The figures reported in the section Türkiye do not include the impact of the application of IAS 29 - Financial Reporting for Hyperinflationary Economies.

Nordic and Baltic

(EUR’000)

1st Quarter 2023

1st Quarter 2022

Change %

Revenue from sales

164,129

162,000

1.3%

Denmark

123,472

109,048

13.2%

Norway / Sweden

40,573

50,683

-19.9%

Other (1)

17,178

15,503

10.8%

Eliminations

(17,094)

(13,234)

 

EBITDA

41,368

28,840

43.4%

Denmark

39,729

24,561

61.8%

Norway / Sweden

667

4,163

-84.0%

Other (1)

972

116

n.m.

EBITDA Margin %

25.2%

17.8%

 

Investments

22,281

10,809

 

(1)    Iceland, Poland and white cement operating activities in Belgium and France

 

Denmark
In the first quarter of 2023, sales revenues reached EUR 123.5 million, an increase of 13.2% compared to EUR 109 million in the first quarter of 2022.

The volumes of cement on the domestic market, both grey and white, were lower than in 2022, influenced by a generalized slowdown in demand and by unfavorable weather conditions. High inflation and the increase in interest rates adversely affected the residential sector and investments in public works. 
Exports also declined due to lower deliveries to Germany, Poland and France, partially offset by higher deliveries to Norway and the Faroe Islands.

In Denmark, both ready-mixed concrete and aggregate volumes decreased compared to the corresponding quarter of 2022 due to weak demand, a colder winter and the temporary closure of a quarry, which only reopened in March 2023.

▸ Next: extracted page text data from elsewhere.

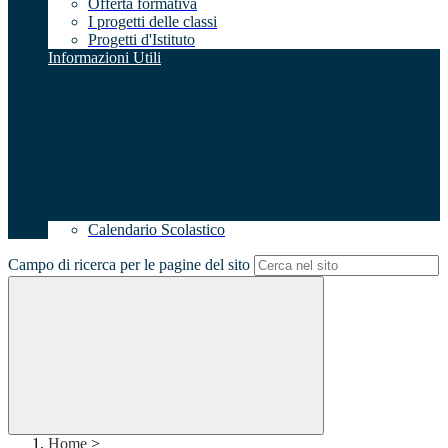
Offerta formativa
I progetti delle classi
Progetti d'Istituto
Informazioni Utili
Calendario Scolastico
Campo di ricerca per le pagine del sito
Home
>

Thanks to careful management of energy costs and sales prices, EBITDA in the first quarter of 2022 amounted to EUR 39.7 million (EUR 24.6 million in 2022), up 61.8%, with profitability returning to average pre-Covid levels.

Norway and Sweden 
In Norway, ready-mixed concrete sales volumes decreased compared to the same period last year due to the slowdown in residential and commercial demand, adverse weather conditions and the delayed start-up of some major infrastructure projects.
It should be noted that the Norwegian krone depreciated by 10.7% against the average euro exchange rate in the same quarter of 2022.

In Sweden, the volumes of ready-mixed concrete and aggregates decreased significantly compared to the previous year, due to the general decline in demand mainly caused by the impact of higher interest rates on the residential market.
The Swedish krona depreciated by 6.9% against the average euro exchange rate in the first quarter of 2022.

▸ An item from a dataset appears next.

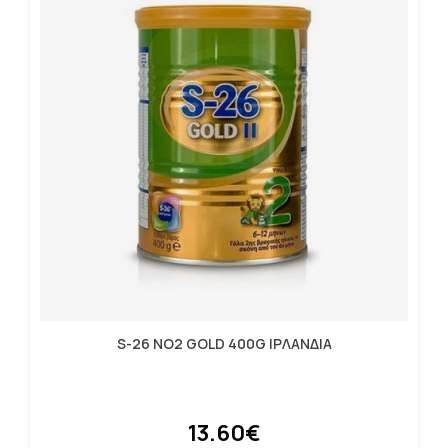
S-26 NO2 GOLD 400G ΙΡΛΑΝΔΙΑ
13.60€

In the first quarter of 2023, sales revenue in Norway and Sweden decreased by 19.9% to EUR 40.6 million compared to EUR 50.7 million in the first quarter of 2022, while EBITDA decreased by 84% to EUR 0.7 million (EUR 4.2 million in the same period of 2022). The decrease in EBITDA in both Norway and Sweden was mainly due to lower sales volumes and higher production costs.

Belgium 

(EUR’000)

1st Quarter 2023

1st Quarter 2022

Change %

Revenue from sales

90,582

76,076

19.1%

EBITDA

21,208

15,967

32.8%

EBITDA Margin %

23.4%

21.0%

 

Investments

8,364

2,476

 

 

In the first quarter of 2023, cement sales volumes in Belgium and the Netherlands declined compared to 2022, while they remained stable in France. The contraction in demand was due to both adverse weather conditions and a slowdown in construction activity linked to a more restrictive monetary policy, resulting in reduced demand for mortgages and real estate financing. 

For the same reasons, both ready-mixed concrete and aggregate sales volumes in Belgium and France decreased year-on-year, with a more significant drop in France due to the completion of some major projects at the end of 2022.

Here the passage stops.